> _What is required_: Only the line with "Total credit card" and the lines after it, to the end of the data, should appear in the answer, each reproduced exactly.

> _Data to process_:
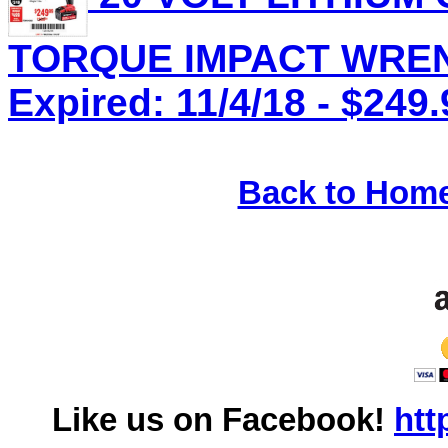
TORQUE IMPACT WRENC
Expired: 11/4/18 - $249.
Back to Hom
Like us on Facebook!
htt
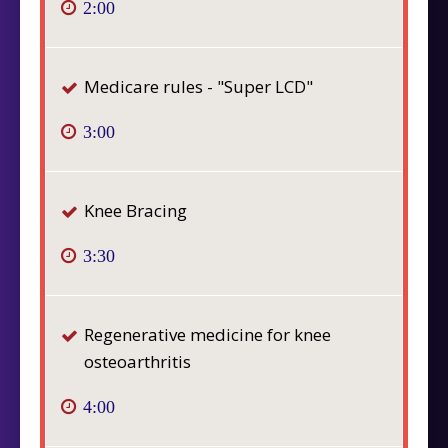
2:00
Medicare rules - "Super LCD"
3:00
Knee Bracing
3:30
Regenerative medicine for knee
osteoarthritis
4:00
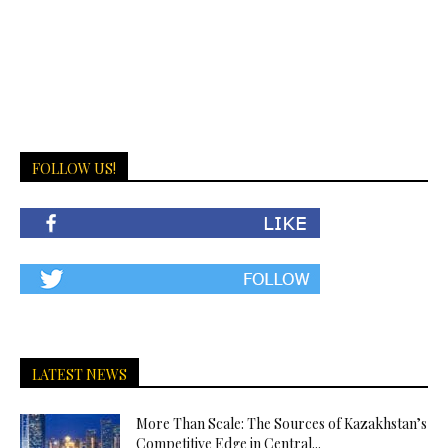
FOLLOW US!
LATEST NEWS
More Than Scale: The Sources of Kazakhstan’s
Competitive Edge in Central...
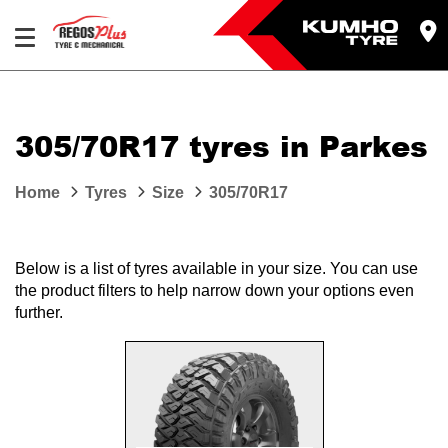
Let us know what you need, and our team will
text you shortly.
305/70R17 tyres in Parkes
Your details
Home
Tyres
Size
305/70R17
Below is a list of tyres available in your size. You can use
the product filters to help narrow down your options even
further.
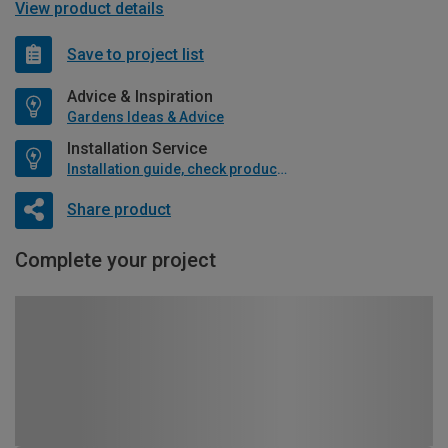
View product details
Save to project list
Advice & Inspiration
Gardens Ideas & Advice
Installation Service
Installation guide, check product if available
Share product
Complete your project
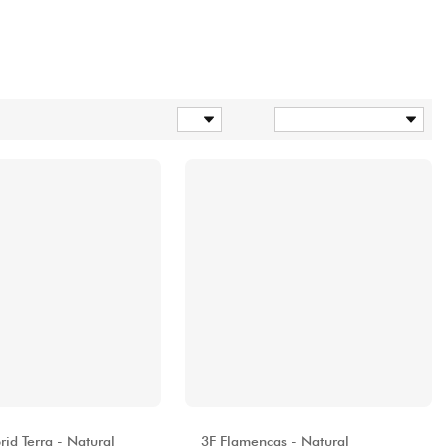
Products per page
Sort
A
ALHAMBRA
id Terra - Natural
3F Flamencas - Natural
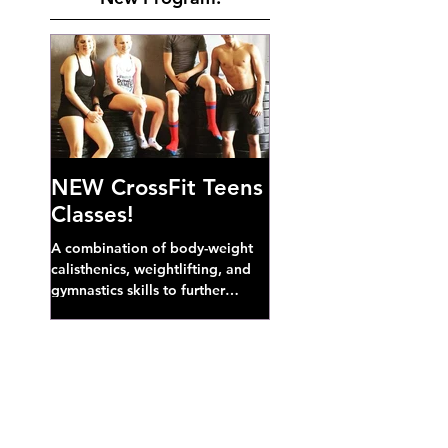
NEW CrossFit Teens
Classes!
A combination of body-weight
calisthenics, weightlifting, and
gymnastics skills to further
develop broad athletic capacity--
also a great...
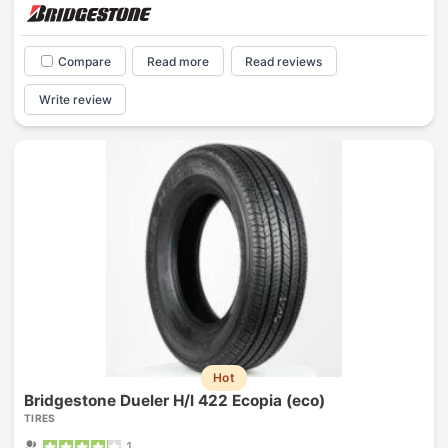
Compare
Read more
Read reviews
Write review
Hot
Bridgestone Dueler H/l 422 Ecopia (eco)
TIRES
1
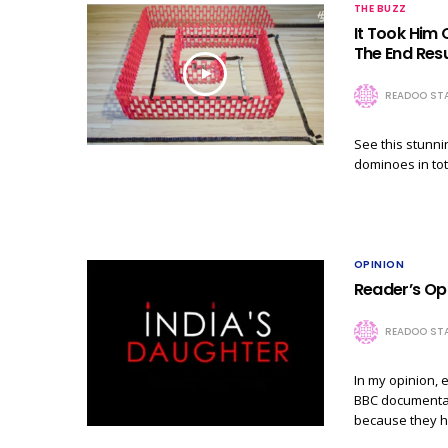
THE BUZZ
It Took Him
The End Resu
READOO STA
See this stunni
dominoes in tot
OPINION
Reader’s Opi
READOO STA
In my opinion, 
BBC documentary
because they h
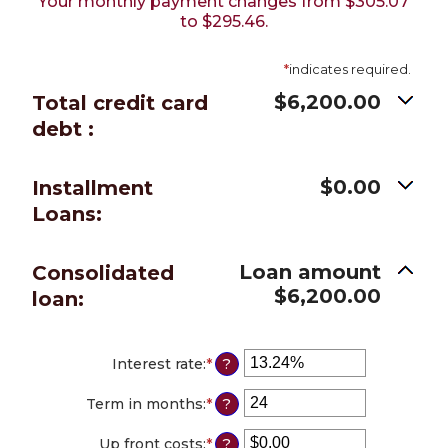
Your monthly payment changes from $305.07
to $295.46.
*
indicates required.
$6,200.00
Total credit card
debt :
$0.00
Installment
Loans:
Loan amount
Consolidated
$6,200.00
loan:
Interest rate
:
*
Enter
?
an
amount
Term in months
:
*
Enter
?
between
an
0%
amount
Up front costs
:
*
Enter
?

> _The completed task_:
Total credit card
debt :
$0.00
Installment
Loans:
Loan amount
Consolidated
$6,200.00
loan:
Interest rate
:
*
Enter
?
an
amount
Term in months
:
*
Enter
?
between
an
0%
amount
Up front costs
:
*
Enter
?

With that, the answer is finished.